**EXERCISE:**
Your output should be every line below, copied exactly.

Document understanding data
|---|

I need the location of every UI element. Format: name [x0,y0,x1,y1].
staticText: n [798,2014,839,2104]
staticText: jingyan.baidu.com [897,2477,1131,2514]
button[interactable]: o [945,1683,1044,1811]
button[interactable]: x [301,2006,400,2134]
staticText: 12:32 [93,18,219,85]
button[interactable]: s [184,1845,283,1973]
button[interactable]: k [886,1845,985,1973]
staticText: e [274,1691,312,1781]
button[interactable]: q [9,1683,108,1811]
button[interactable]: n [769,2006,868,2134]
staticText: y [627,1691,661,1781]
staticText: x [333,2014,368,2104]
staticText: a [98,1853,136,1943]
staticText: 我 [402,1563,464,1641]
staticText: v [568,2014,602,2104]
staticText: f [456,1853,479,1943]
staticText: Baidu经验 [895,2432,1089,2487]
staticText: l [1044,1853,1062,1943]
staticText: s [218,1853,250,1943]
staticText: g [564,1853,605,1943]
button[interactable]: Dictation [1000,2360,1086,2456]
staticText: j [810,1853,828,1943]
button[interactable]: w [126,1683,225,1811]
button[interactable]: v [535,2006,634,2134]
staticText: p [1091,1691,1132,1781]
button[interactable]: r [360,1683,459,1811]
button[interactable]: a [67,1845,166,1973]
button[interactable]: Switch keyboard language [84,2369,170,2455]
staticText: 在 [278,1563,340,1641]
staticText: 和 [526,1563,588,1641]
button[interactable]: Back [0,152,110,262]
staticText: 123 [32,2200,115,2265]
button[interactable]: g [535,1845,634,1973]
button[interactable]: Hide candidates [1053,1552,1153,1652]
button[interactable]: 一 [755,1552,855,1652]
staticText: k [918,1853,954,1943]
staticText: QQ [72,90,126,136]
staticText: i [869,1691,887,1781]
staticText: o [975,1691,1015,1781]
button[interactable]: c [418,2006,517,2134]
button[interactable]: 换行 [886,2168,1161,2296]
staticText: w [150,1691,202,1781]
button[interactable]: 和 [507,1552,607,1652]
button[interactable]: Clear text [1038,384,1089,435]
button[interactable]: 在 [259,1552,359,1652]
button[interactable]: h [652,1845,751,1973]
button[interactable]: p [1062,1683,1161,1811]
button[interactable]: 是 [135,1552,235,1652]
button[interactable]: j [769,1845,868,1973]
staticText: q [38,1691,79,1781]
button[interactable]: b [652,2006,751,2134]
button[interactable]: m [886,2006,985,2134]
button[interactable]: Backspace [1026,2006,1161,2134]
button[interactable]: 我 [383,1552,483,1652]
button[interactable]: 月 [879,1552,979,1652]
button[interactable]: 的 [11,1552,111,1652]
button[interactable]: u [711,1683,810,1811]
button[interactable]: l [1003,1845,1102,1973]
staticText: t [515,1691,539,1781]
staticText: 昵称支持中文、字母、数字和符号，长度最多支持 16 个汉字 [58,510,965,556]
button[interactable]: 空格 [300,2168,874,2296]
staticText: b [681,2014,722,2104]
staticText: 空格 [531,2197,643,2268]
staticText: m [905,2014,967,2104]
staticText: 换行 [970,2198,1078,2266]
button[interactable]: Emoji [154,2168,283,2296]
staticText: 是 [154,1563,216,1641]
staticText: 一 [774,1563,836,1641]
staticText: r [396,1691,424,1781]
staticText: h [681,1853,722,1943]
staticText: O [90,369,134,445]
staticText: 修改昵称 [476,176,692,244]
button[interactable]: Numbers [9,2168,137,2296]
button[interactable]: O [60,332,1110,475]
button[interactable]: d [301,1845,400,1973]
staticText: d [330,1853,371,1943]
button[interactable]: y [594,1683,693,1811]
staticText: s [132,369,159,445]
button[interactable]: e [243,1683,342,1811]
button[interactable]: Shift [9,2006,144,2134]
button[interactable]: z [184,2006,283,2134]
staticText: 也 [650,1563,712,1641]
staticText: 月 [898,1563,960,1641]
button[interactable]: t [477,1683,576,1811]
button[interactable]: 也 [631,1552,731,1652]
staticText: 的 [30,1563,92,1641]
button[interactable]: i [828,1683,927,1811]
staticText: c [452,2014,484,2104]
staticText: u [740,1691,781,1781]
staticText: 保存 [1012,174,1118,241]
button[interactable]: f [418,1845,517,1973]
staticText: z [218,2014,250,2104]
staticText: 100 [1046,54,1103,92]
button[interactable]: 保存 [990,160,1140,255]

|---|

**WRITTEN RESPONSE:**
I need the location of every UI element. Format: name [x0,y0,x1,y1].
staticText: n [798,2014,839,2104]
staticText: jingyan.baidu.com [897,2477,1131,2514]
button[interactable]: o [945,1683,1044,1811]
button[interactable]: x [301,2006,400,2134]
staticText: 12:32 [93,18,219,85]
button[interactable]: s [184,1845,283,1973]
button[interactable]: k [886,1845,985,1973]
staticText: e [274,1691,312,1781]
button[interactable]: q [9,1683,108,1811]
button[interactable]: n [769,2006,868,2134]
staticText: y [627,1691,661,1781]
staticText: x [333,2014,368,2104]
staticText: a [98,1853,136,1943]
staticText: 我 [402,1563,464,1641]
staticText: v [568,2014,602,2104]
staticText: f [456,1853,479,1943]
staticText: Baidu经验 [895,2432,1089,2487]
staticText: l [1044,1853,1062,1943]
staticText: s [218,1853,250,1943]
staticText: g [564,1853,605,1943]
button[interactable]: Dictation [1000,2360,1086,2456]
staticText: j [810,1853,828,1943]
button[interactable]: w [126,1683,225,1811]
button[interactable]: v [535,2006,634,2134]
staticText: p [1091,1691,1132,1781]
button[interactable]: r [360,1683,459,1811]
button[interactable]: a [67,1845,166,1973]
button[interactable]: Switch keyboard language [84,2369,170,2455]
staticText: 在 [278,1563,340,1641]
staticText: 和 [526,1563,588,1641]
button[interactable]: Back [0,152,110,262]
staticText: 123 [32,2200,115,2265]
button[interactable]: g [535,1845,634,1973]
button[interactable]: Hide candidates [1053,1552,1153,1652]
button[interactable]: 一 [755,1552,855,1652]
staticText: k [918,1853,954,1943]
staticText: QQ [72,90,126,136]
staticText: i [869,1691,887,1781]
staticText: o [975,1691,1015,1781]
button[interactable]: c [418,2006,517,2134]
button[interactable]: 换行 [886,2168,1161,2296]
staticText: w [150,1691,202,1781]
button[interactable]: 和 [507,1552,607,1652]
button[interactable]: Clear text [1038,384,1089,435]
button[interactable]: 在 [259,1552,359,1652]
button[interactable]: h [652,1845,751,1973]
button[interactable]: p [1062,1683,1161,1811]
button[interactable]: 是 [135,1552,235,1652]
button[interactable]: j [769,1845,868,1973]
staticText: q [38,1691,79,1781]
button[interactable]: b [652,2006,751,2134]
button[interactable]: m [886,2006,985,2134]
button[interactable]: Backspace [1026,2006,1161,2134]
button[interactable]: 我 [383,1552,483,1652]
button[interactable]: 月 [879,1552,979,1652]
button[interactable]: 的 [11,1552,111,1652]
button[interactable]: u [711,1683,810,1811]
button[interactable]: l [1003,1845,1102,1973]
staticText: t [515,1691,539,1781]
staticText: 昵称支持中文、字母、数字和符号，长度最多支持 16 个汉字 [58,510,965,556]
button[interactable]: 空格 [300,2168,874,2296]
staticText: b [681,2014,722,2104]
staticText: 空格 [531,2197,643,2268]
staticText: m [905,2014,967,2104]
staticText: 换行 [970,2198,1078,2266]
button[interactable]: Emoji [154,2168,283,2296]
staticText: 是 [154,1563,216,1641]
staticText: 一 [774,1563,836,1641]
staticText: r [396,1691,424,1781]
staticText: h [681,1853,722,1943]
staticText: O [90,369,134,445]
staticText: 修改昵称 [476,176,692,244]
button[interactable]: Numbers [9,2168,137,2296]
button[interactable]: O [60,332,1110,475]
button[interactable]: d [301,1845,400,1973]
staticText: d [330,1853,371,1943]
button[interactable]: y [594,1683,693,1811]
staticText: s [132,369,159,445]
button[interactable]: e [243,1683,342,1811]
button[interactable]: Shift [9,2006,144,2134]
button[interactable]: z [184,2006,283,2134]
staticText: 也 [650,1563,712,1641]
staticText: 月 [898,1563,960,1641]
button[interactable]: t [477,1683,576,1811]
button[interactable]: 也 [631,1552,731,1652]
staticText: 的 [30,1563,92,1641]
button[interactable]: i [828,1683,927,1811]
staticText: c [452,2014,484,2104]
staticText: u [740,1691,781,1781]
staticText: 保存 [1012,174,1118,241]
button[interactable]: f [418,1845,517,1973]
staticText: z [218,2014,250,2104]
staticText: 100 [1046,54,1103,92]
button[interactable]: 保存 [990,160,1140,255]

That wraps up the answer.